JUAN MANUEL OLARIETA. La técnica de intoxicación de masas

Las técnicas de manipulación de masas son muy conocidas desde hace muchísimos siglos. Hay numerosos manuales fácilmente accesibles, redactados por todo tipo de instituciones, por lo que no es necesario invocar a Goebbels o a la CIA por enésima vez. Basta con tener en cuenta que la tarea del espionaje no consiste sólo en obtener información sino en difundirla.

En el mundo moderno la manipulación de masas ha alcanzado cotas insospechadas por varias razones que tienen que ver con la fase de la historia en la que vivimos. La primera es la transformación de la prensa en una industria. No es posible mantener un fraude sin crear un negocio a su alrededor, con sus empresas, sus subvenciones, su profesionales y su mercado.

La segunda es que, en la medida en que hoy la industria es monopolista, la información también está monopolizada, es decir, acaparada por grandes cadenas capaces de operar en el mundo entero. Hay varios operadores que difunden un mismo mensaje. El pluralismo informativo no está en que circulen varios mensajes sino en que haya varias cadenas de difusión de los mismos contenidos.

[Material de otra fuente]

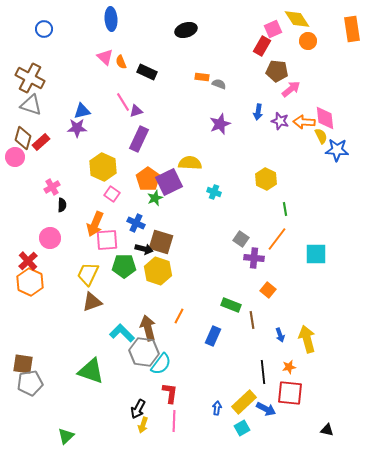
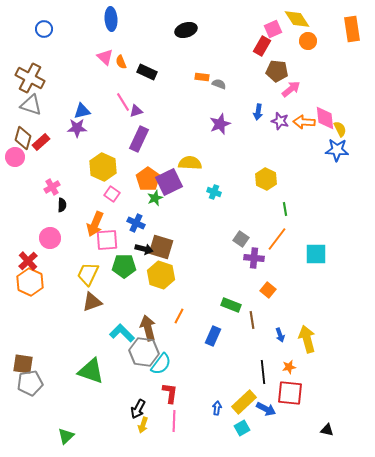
yellow semicircle at (321, 136): moved 19 px right, 7 px up
brown square at (161, 242): moved 5 px down
yellow hexagon at (158, 271): moved 3 px right, 4 px down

La tercera es que, como sabemos desde que el chino Sun Tzu escribiera “El arte de la guerra”, una obra que es más vieja que la Biblia, la manipulación es una técnica militar. Forma parte de la guerra, no del periodismo. Por eso, no basta con dar una noticia, sino que hay que denostar a quien la niega. Es la clave para convertir el negacionismo en un insulto.

El responsable de la noticia es el portador de la misma. Si desacreditas al informador, desacreditas la información. Se llama “matar al mensajero” y no falla nunca. De ahí que nadie pregunte, por ejemplo a The Guardian, por sus fuentes. Eso sólo se hace a un medio independiente. Una noticia que choca con la ideología dominante requiere aclarar su origen; una noticia que la confirma se propaga por sí misma, sin necesidad de un respaldo.

Recientemente hemos tenido dos intoxicaciones que han circulado de esa manera. La primera ha sido la muerte de Kin Jong-un y la segunda la compra por Bashar Al-Assad de un cuadro en Sotheby’s por 25 millones de libras esterlinas para hacer un regalo a su mujer.

Las múltiples técnicas de intoxicación informativa se resumen en un principio militar: son maniobras de distracción. Los submarinos y los aviones de combate llevan señuelos a fin de que los torpedos y misiles que les apuntan se desvíen de su trayectoria, encaminándose hacia otros objetivos, que son ficticios. El torpedo o el misil confunden el blanco; no diferencian la mentira de la verdad.

“Gobernar es hacer creer”, escribió Maquiavelo hace 500 años. Es fabricar un mundo de suposiciones y de ilusiones, como la de que durante la transición España inauguró una nueva etapa de su historia, diferente a la anterior.

Del mismo modo, ahora suponemos que el gobierno está preocupado por nuestra salud y no le ha importado paralizar la marcha de la economía porque “lo primero es la salud”. Nunca se ha preocupado del hambre, ni de que los niños desfallezcan en medio del patio de la escuela, pero sí se preocupa en cambio por un catarro, o un resfriado, o una bronquitis, o una neumonía.

A partir de ese señuelo, es evidente que las medidas adoptadas tienen su origen en la salud, que la ley marcial se ha impuesto por motivos sanitarios y que la crisis económica deriva de ahí. Millones de trabajadores irán al paro en todo el mundo creyendo que quien les ha enviado a la calle es un virus.

El papel asignado a los sindicatos y a los antisistema, en general, forma parte del sistema que dicen combatir: sostener la ficción hasta el último minuto, impedir que aparezcan herejes que nos saquen del estupor, e incluso despreciarlos, porque están quedando en evidencia hoy como quedaron en evidencia en 1977.

En el mundo moderno lo virtual ha dado nuevas alas a los señuelos y las ilusiones. Lo único real es que aunque las calles siguen vacías, en el Primero de Mayo hemos tenido más mítines virtuales que nunca.